TASK DESCRIPTION — Throughout the records below, find each line holding "Glycol" and copy it.

Stored items
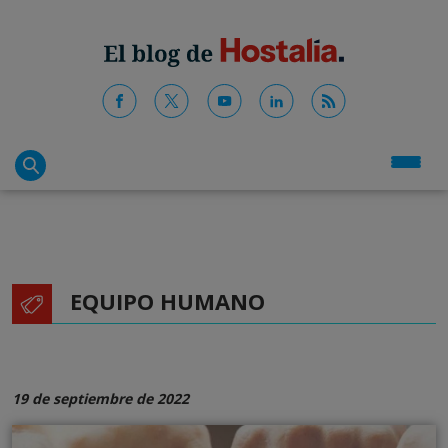
EQUIPO HUMANO
19 de septiembre de 2022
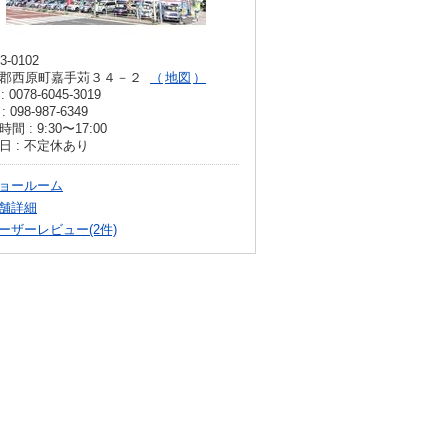
3-0102
郡西原町嘉手苅３４－２
地図
: 0078-6045-3019
: 098-987-6349
間 : 9:30〜17:00
日 : 不定休あり
ョールーム
舗詳細
ーザーレビュー(2件)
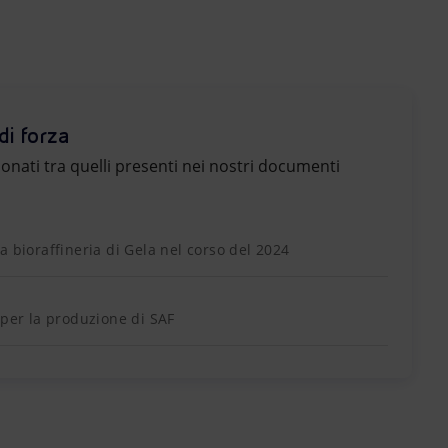
di forza
zionati tra quelli presenti nei nostri documenti
a bioraffineria di Gela nel corso del 2024
 per la produzione di SAF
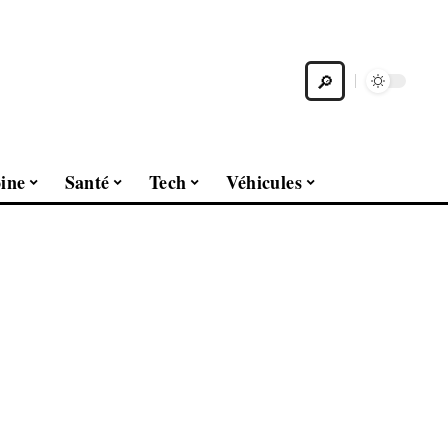
ine
Santé
Tech
Véhicules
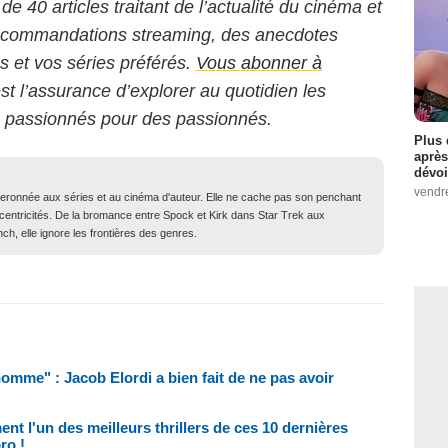
 de 40 articles traitant de l’actualité du cinéma et
 recommandations streaming, des anecdotes
ms et vos séries préférés.
Vous abonner à
est l’assurance d’explorer au quotidien les
s passionnés pour des passionnés.
Plus 
après
dévoi
vendr
iberonnée aux séries et au cinéma d'auteur. Elle ne cache pas son penchant
xcentricités. De la bromance entre Spock et Kirk dans Star Trek aux
ch, elle ignore les frontières des genres.
homme" : Jacob Elordi a bien fait de ne pas avoir
ent l'un des meilleurs thrillers de ces 10 dernières
ro !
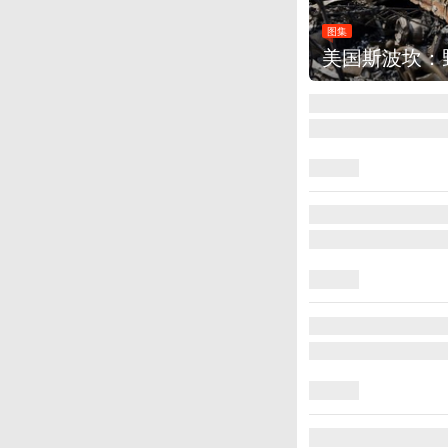
图集
美国斯波坎：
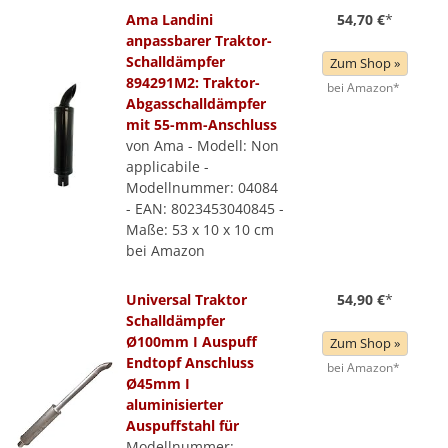
Ama Landini
54,70 €
*
anpassbarer Traktor-
Schalldämpfer
Zum Shop »
894291M2: Traktor-
bei Amazon*
Abgasschalldämpfer
mit 55-mm-Anschluss
von Ama - Modell: Non
applicabile -
Modellnummer: 04084
- EAN: 8023453040845 -
Maße: 53 x 10 x 10 cm
bei Amazon
Universal Traktor
54,90 €
*
Schalldämpfer
Ø100mm I Auspuff
Zum Shop »
Endtopf Anschluss
bei Amazon*
Ø45mm I
aluminisierter
Auspuffstahl für
Modellnummer:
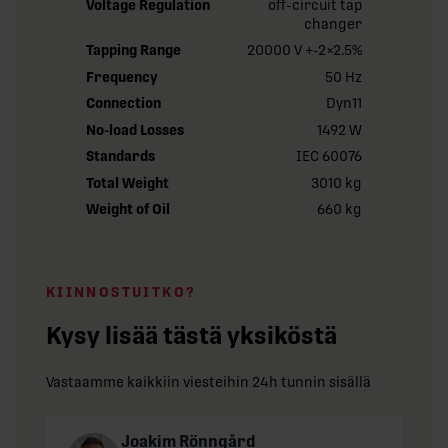
Voltage Regulation
off-circuit tap
changer
Tapping Range
20000 V +-2×2.5%
Frequency
50 Hz
Connection
Dyn11
No-load Losses
1492 W
Standards
IEC 60076
Total Weight
3010 kg
Weight of Oil
660 kg
KIINNOSTUITKO?
Kysy lisää tästä yksiköstä
Vastaamme kaikkiin viesteihin 24h tunnin sisällä
Joakim Rönngård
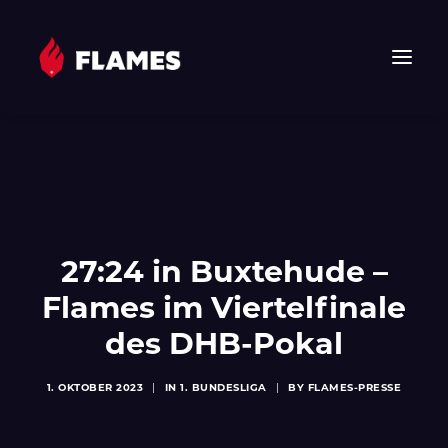
HOME
NEWS
FLAMES
JUNIOR FLAMES
27:24 in Buxtehude –
JUGEND
Flames im Viertelfinale
VEREIN
des DHB-Pokal
SPONSOREN & PARTNER
FAN-SHOP
1. OKTOBER 2023
|
IN
1. BUNDESLIGA
|
BY
FLAMES-PRESSE
TICKETS
EHF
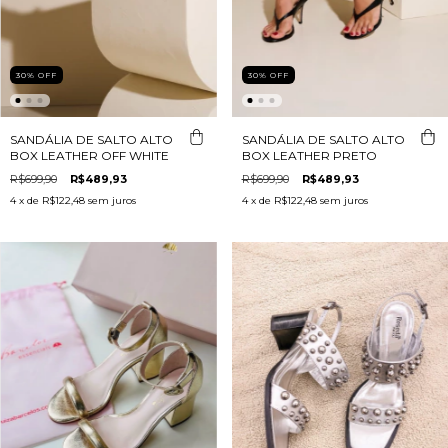
30
%
OFF
30
%
OFF
SANDÁLIA DE SALTO ALTO
SANDÁLIA DE SALTO ALTO
BOX LEATHER OFF WHITE
BOX LEATHER PRETO
R$699,90
R$489,93
R$699,90
R$489,93
4
x de
R$122,48
sem juros
4
x de
R$122,48
sem juros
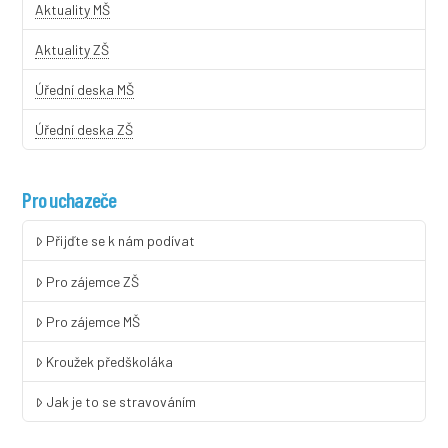
Aktuality MŠ
Aktuality ZŠ
Úřední deska MŠ
Úřední deska ZŠ
Pro uchazeče
Přijďte se k nám podívat
Pro zájemce ZŠ
Pro zájemce MŠ
Kroužek předškoláka
Jak je to se stravováním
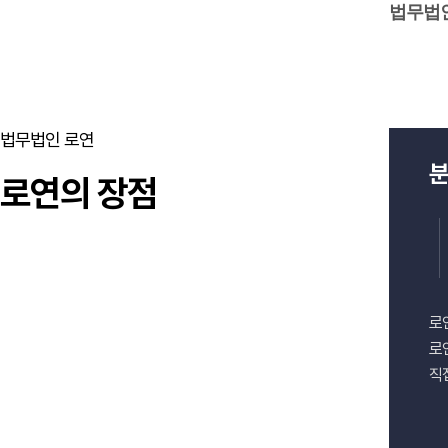
법무법인
법무법인 로연
분
로연의 장점
로
로
직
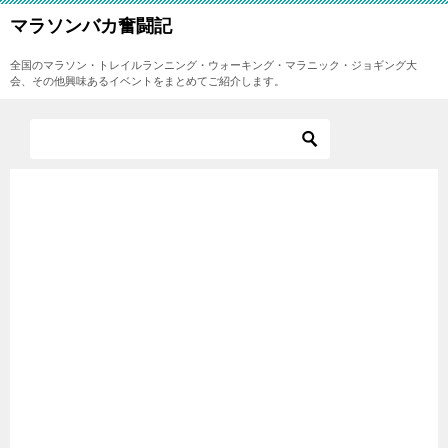
マラソンバカ奮闘記
全国のマラソン・トレイルランニング・ウォーキング・マラニック・ジョギング大
会、その他興味あるイベントをまとめてご紹介します。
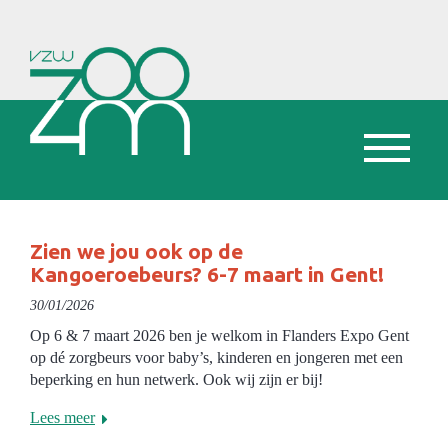
Zien we jou ook op de
Kangoeroebeurs? 6-7 maart in Gent!
30/01/2026
Op 6 & 7 maart 2026 ben je welkom in Flanders Expo Gent
op dé zorgbeurs voor baby’s, kinderen en jongeren met een
beperking en hun netwerk. Ook wij zijn er bij!
Lees meer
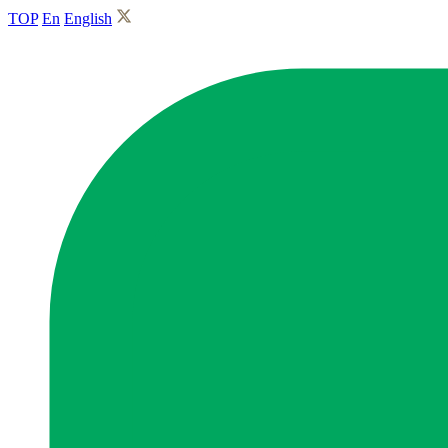
TOP
En
English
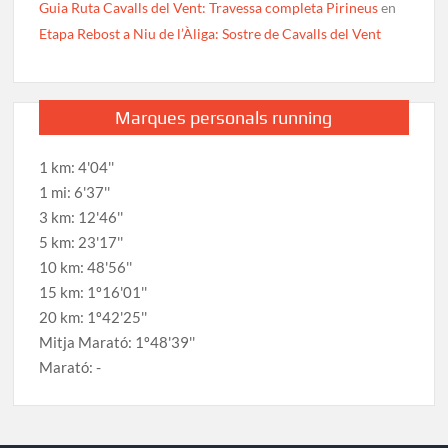
Guia Ruta Cavalls del Vent: Travessa completa Pirineus
en
Etapa Rebost a Niu de l’Àliga: Sostre de Cavalls del Vent
Marques personals running
1 km: 4'04''
1 mi: 6'37''
3 km: 12'46''
5 km: 23'17''
10 km: 48'56''
15 km: 1º16'01''
20 km: 1º42'25''
Mitja Marató: 1º48'39''
Marató: -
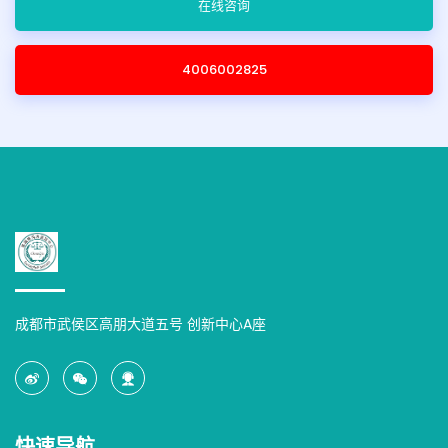
在线咨询
4006002825
成都市武侯区高朋大道五号 创新中心A座
快速导航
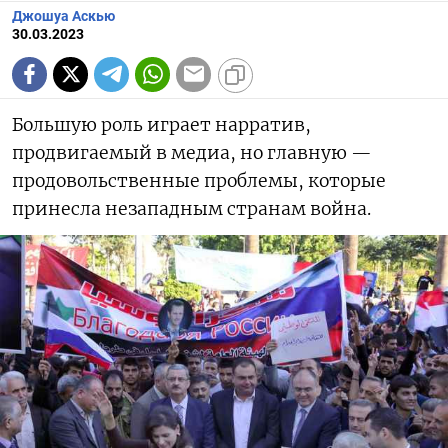
Джошуа Аскью
30.03.2023
Большую роль играет нарратив,
продвигаемый в медиа, но главную —
продовольственные проблемы, которые
принесла незападным странам война.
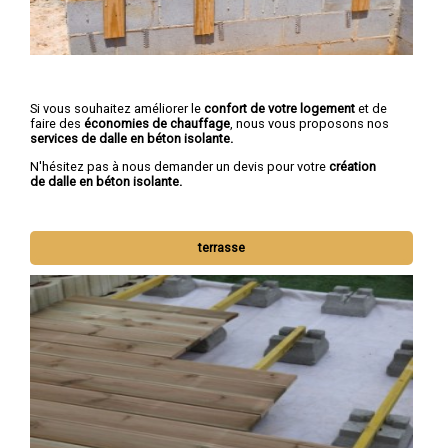
Si vous souhaitez améliorer le
confort de votre logement
et de
faire des
économies de chauffage
, nous vous proposons nos
services de dalle en béton isolante.
N'hésitez pas à nous demander un devis pour votre
création
de dalle en béton isolante.
terrasse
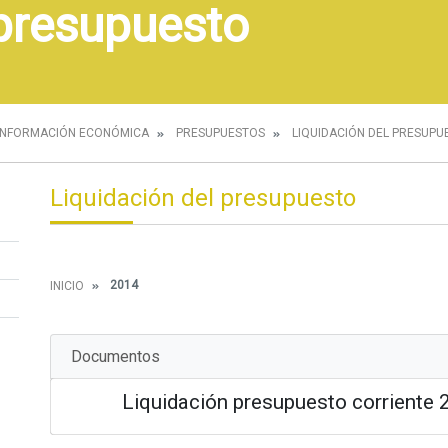
 presupuesto
INFORMACIÓN ECONÓMICA
PRESUPUESTOS
LIQUIDACIÓN DEL PRESUPU
Liquidación del presupuesto
2014
INICIO
Documentos
Liquidación presupuesto corriente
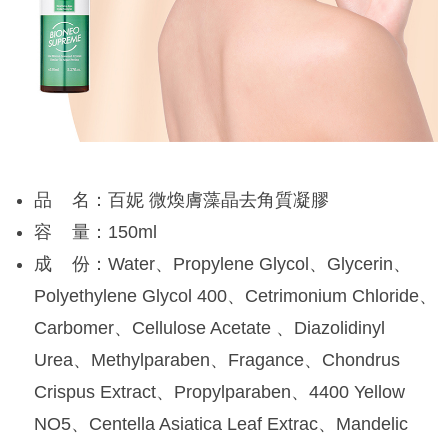
品 名：百妮 微煥膚藻晶去角質凝膠
容 量：150ml
成 份：Water、Propylene Glycol、Glycerin、
Polyethylene Glycol 400、Cetrimonium Chloride、
Carbomer、Cellulose Acetate 、Diazolidinyl
Urea、Methylparaben、Fragance、Chondrus
Crispus Extract、Propylparaben、4400 Yellow
NO5、Centella Asiatica Leaf Extrac、Mandelic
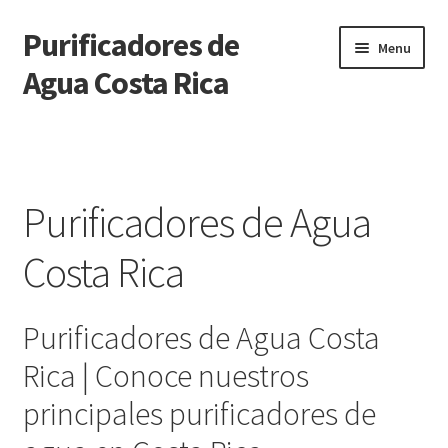
Purificadores de
Skip
Skip
Menu
to
to
Agua Costa Rica
navigation
content
Purificadores de Agua Costa Rica
Solicitar más información
Purificadores de Agua
Tienda
Costa Rica
Carrito de Compras
Purificadores de Agua Costa
Pasar por Caja
Rica | Conoce nuestros
Mi Cuenta
principales purificadores de
Blog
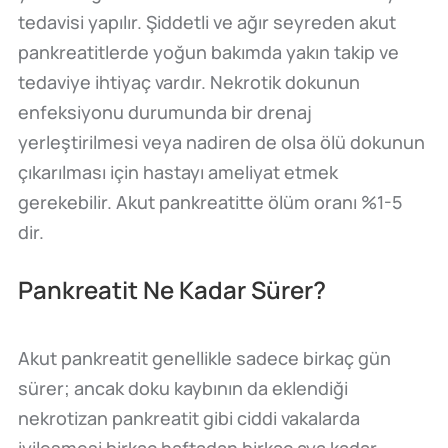
tedavisi yapılır. Şiddetli ve ağır seyreden akut
pankreatitlerde yoğun bakımda yakın takip ve
tedaviye ihtiyaç vardır. Nekrotik dokunun
enfeksiyonu durumunda bir drenaj
yerleştirilmesi veya nadiren de olsa ölü dokunun
çıkarılması için hastayı ameliyat etmek
gerekebilir. Akut pankreatitte ölüm oranı %1-5
dir.
Pankreatit Ne Kadar Sürer?
Akut pankreatit genellikle sadece birkaç gün
sürer; ancak doku kaybının da eklendiği
nekrotizan pankreatit gibi ciddi vakalarda
iyileşmesi birkaç haftadan birkaç aya kadar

OUTPUT —
成 份：Water、Propylene Glycol、Glycerin、
Polyethylene Glycol 400、Cetrimonium Chloride、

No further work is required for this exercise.